## This notebook is part of the Apache Spark training delivered by CERN-IT
### Demo of Spark instrumenation on CERN SWAN
Contact: Luca.Canali@cern.ch

Run this notebook from Jupyter with Python kernel
- When using on CERN SWAN, do not attach the notebook to a Spark cluster, but rather run locally on the SWAN container
- If running this outside CERN SWAN, plese make sure to have PySpark installed: `pip install pyspark`

### First let's create a Spark Session

In [None]:
# Do not run this cell when running on CERN SWAN
# Rather use the Spark connector (the "star" button)
#
# When not running this on SWAN you also need additional steps
# to see Spark metrics in the Spark dashboard ,
# see https://github.com/cerndb/spark-dashboard

from pyspark.sql import SparkSession
spark = SparkSession.builder \
        .appName("my demo app")  \
        .master("yarn") \
        .config("spark.executor.memory","4g") \
        .config("spark.executor.cores","4") \
        .config("spark.jars.packages","ch.cern.sparkmeasure:spark-measure_2.12:0.22") \
        .config("spark.ui.showConsoleProgress", "false") \
        .getOrCreate()


In [1]:
spark

## Run a TPCDS benchmark query
We use this to create some load, which allows to show the available Spark monitoring tools:
spark monitor, the Spark Web UI, Spark dashboard integration

In [2]:
# This uses TPCDS data in CERN Hadoop cluter
path="hdfs://analytix/project/spark/TPCDS/tpcds_10000_parquet_1.12.2/"
tables = ["date_dim", "store_sales", "item"]

for t in tables:
  print(f"Creating temporary view {t}")
  spark.read.parquet(path + t).createOrReplaceTempView(t)
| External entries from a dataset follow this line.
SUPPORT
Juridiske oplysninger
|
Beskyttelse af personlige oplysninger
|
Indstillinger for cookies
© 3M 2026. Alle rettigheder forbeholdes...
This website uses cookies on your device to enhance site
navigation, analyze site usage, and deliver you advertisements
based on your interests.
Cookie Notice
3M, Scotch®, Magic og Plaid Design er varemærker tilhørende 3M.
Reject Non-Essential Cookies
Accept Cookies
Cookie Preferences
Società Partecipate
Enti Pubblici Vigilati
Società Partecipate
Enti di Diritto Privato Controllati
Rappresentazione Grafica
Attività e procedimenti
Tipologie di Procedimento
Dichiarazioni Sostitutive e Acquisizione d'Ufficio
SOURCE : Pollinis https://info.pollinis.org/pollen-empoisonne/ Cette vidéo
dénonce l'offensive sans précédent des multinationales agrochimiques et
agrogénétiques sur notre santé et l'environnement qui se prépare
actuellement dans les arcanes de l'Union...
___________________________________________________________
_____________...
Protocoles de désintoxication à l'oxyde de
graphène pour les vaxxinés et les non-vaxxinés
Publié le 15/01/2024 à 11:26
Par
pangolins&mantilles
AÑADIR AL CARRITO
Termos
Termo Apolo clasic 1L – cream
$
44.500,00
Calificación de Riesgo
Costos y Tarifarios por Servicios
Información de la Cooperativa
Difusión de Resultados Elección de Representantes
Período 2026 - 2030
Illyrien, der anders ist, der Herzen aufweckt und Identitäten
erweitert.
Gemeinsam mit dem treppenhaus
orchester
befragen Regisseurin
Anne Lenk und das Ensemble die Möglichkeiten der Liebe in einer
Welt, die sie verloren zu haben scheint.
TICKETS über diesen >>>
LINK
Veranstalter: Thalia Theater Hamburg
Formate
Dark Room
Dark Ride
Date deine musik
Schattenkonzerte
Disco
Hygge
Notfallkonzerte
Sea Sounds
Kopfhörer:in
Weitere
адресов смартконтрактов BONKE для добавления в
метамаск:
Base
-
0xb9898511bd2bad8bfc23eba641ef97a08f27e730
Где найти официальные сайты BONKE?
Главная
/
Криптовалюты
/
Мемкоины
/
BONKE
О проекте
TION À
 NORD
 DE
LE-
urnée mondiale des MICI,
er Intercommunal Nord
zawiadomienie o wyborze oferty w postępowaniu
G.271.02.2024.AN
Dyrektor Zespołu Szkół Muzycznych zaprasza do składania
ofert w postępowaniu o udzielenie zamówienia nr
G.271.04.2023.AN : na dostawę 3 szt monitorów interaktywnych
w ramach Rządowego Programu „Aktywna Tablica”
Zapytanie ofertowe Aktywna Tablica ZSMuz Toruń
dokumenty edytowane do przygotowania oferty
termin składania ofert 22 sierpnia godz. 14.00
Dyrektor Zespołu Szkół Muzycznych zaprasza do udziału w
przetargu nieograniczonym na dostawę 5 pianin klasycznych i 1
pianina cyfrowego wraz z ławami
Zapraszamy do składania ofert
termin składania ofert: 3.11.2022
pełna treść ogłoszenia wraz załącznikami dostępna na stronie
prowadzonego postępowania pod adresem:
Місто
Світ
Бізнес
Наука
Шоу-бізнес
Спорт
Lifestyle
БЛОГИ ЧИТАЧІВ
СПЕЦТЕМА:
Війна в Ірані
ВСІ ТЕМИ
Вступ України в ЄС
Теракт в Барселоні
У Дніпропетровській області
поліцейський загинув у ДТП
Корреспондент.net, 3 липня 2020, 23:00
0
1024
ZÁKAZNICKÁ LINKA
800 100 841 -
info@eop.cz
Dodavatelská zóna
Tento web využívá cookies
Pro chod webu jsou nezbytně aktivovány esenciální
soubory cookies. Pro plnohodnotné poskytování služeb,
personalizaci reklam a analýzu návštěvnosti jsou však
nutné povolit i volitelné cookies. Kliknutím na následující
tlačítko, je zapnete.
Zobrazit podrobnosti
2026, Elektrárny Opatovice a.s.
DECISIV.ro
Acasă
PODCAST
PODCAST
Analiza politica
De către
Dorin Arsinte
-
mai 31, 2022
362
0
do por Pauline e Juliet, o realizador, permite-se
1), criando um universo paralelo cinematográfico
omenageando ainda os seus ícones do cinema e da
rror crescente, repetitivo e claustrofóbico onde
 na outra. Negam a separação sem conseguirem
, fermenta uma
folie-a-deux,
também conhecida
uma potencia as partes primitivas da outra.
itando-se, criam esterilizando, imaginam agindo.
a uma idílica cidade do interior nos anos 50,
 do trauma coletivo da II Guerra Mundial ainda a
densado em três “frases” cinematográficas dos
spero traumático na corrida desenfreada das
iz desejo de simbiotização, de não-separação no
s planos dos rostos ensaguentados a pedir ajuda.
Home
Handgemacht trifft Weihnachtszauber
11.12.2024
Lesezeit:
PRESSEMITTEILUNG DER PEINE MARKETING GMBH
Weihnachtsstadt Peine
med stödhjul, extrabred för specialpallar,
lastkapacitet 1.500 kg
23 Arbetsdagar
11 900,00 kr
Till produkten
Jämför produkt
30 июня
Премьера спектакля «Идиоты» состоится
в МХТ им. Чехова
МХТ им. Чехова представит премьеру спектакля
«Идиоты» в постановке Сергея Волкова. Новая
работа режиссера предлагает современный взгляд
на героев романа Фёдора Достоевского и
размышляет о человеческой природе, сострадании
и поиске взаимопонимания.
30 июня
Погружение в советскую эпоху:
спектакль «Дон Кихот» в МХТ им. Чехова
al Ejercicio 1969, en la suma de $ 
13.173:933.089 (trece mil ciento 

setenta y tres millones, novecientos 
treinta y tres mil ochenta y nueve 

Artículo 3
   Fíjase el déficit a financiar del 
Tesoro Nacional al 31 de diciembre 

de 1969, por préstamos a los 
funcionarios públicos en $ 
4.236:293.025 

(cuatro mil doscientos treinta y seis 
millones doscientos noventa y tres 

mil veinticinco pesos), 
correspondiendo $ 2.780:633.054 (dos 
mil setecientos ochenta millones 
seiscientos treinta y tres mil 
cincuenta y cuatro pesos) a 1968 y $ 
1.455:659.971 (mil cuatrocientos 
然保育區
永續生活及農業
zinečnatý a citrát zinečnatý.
Creating temporary view date_dim
22/11/02 16:49:13 WARN package: Truncated the string representation of a plan since it was too large. This behavior can be adjusted by setting 'spark.sql.debug.maxToStringFields'.
Creating temporary view store_sales
Creating temporary view item


In [None]:
## TPCDS benchmark query Q3
q3 = """
SELECT dt.d_year, item.i_brand_id brand_id, item.i_brand brand,SUM(ss_ext_sales_price) sum_agg
FROM  date_dim dt, store_sales, item
WHERE dt.d_date_sk = store_sales.ss_sold_date_sk
  AND store_sales.ss_item_sk = item.i_item_sk
  AND item.i_manufact_id = 128
  AND dt.d_moy=11
GROUP BY dt.d_year, item.i_brand, item.i_brand_id
ORDER BY dt.d_year, sum_agg desc, brand_id
LIMIT 100
"""

In [None]:
# Run TPCDS query Q3
result = spark.sql(q3).collect()

- Demo:  
   - while the query runs go to the Spark Web UI  
   - also see Spark metrics visualized in the Spark dashboard  
    

## Additional tools: sparkMeasure
SparkMeasure is an external tools that simplifies the collection and analysis of Spark performance metrics.   
See: https://github.com/LucaCanali/sparkMeasure

In [None]:
# install the Python wrapper API
# Note to use sparkMeasure you need configuration to get and use the jar, example
# spark.jars.packages=ch.cern.sparkmeasure:spark-measure_2.12:0.22

!pip install --user sparkmeasure

In [None]:
from sparkmeasure import StageMetrics
stagemetrics = StageMetrics(spark)


In [None]:
stagemetrics.runandmeasure(globals(), 'spark.sql("select count(*) from range(1000) cross join range(1000) cross join range(1000)").show()')

In [None]:
stagemetrics.runandmeasure(globals(), f'spark.sql("""{q3}""").collect()')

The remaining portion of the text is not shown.